If you have bought or sold property before, you will know that it can become fairly stressful, very quickly. A decent Estate Agent should be taking that stress away from you. I used to thrive under pressure and stress, it would always bring the best out in me. When you buy or sell a property, you only need to deal with one part, your own particular bit. As an agent you are charged with negotiating the entire chain. Lots of people, other agents and solicitors and its this part that I have transferred to my parenting job.
Negotiating. I am still king of the negotiators. Or am I ?
If you have more than one kid, you will appreciate that life has evolved. Long gone are the days of only having to keep one little angel happy. You are now a full time referee. Without making too many assumptions, I will guess that your kids are similar to mine and are, either amazing together, playing nicely, agreeing on TV programs or, they are at each others throats, impatient, shouting, disagreeing and fighting. This transition can happen in a flash too, one minute peaceful and quiet, the next is like a Oliver Stone war movie scene. We all deal with situations differently. Over the years I have pulled them apart, lost my temper, yelled……… the list goes on. Then it dawned on me. You got this!
My lot have inherited stubbiness from both myself and their Mum and while this infuriates me, I can’t really blame them. I’m sure its not just mine. Kids in general can be accidentally stubborn and selfish. Its up to us to bring the best out in them, or teach them to bring the best out in themselves. A regular occurrence in our household is the TV/Youtube choices. For example, the little lady refuses to watch what everyone else wants to watch. Even though she loved the same program earlier in the day, she has now decided she has in fact never like it.
I’ve now learnt its not about what your missing or losing. Its about finding that middle ground. We negotiate. Oh, still a little refereeing too, but mainly the negotiating. Its taken practice and lot’s of fails. But, now, on the odd occasion I catch glimpses of them negotiating, without the need for a grown up referee.
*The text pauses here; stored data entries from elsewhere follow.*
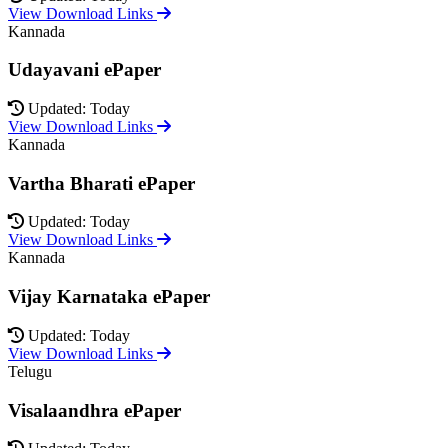
View Download Links
Kannada
Udayavani ePaper
Updated: Today
View Download Links
Kannada
Vartha Bharati ePaper
Updated: Today
View Download Links
Kannada
Vijay Karnataka ePaper
Updated: Today
View Download Links
Telugu
Visalaandhra ePaper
Even in the heat of the battle, we can find middle ground, maybe the little lady can watch something extra if she lets the boys watch another YouTuber playing Fortnite or Fifa. Perhaps the eldest gets to stay up later over the weekend if he allows his little sister and her ‘annoying’ friends to play Dolls in the lounge, while he is trying to concentrate on a football game. Or, better still Dad can hide in the kitchen, on the pretence that he is cooking and not in fact drinking wine, while all his little cherubs play nicely together, somewhere else. Ok, maybe that last one was wishful thinking.
The only problem I have now encountered is, that as much as I thought I was a good negotiator, I seem to have trained three expert little negotiators, who can hold their own in any negotiating stand off.
I often hear people say they “wont negotiate with terrorists” when discussing this matter. I tend to embrace it and negotiate with my little terrors, for it was me that created them.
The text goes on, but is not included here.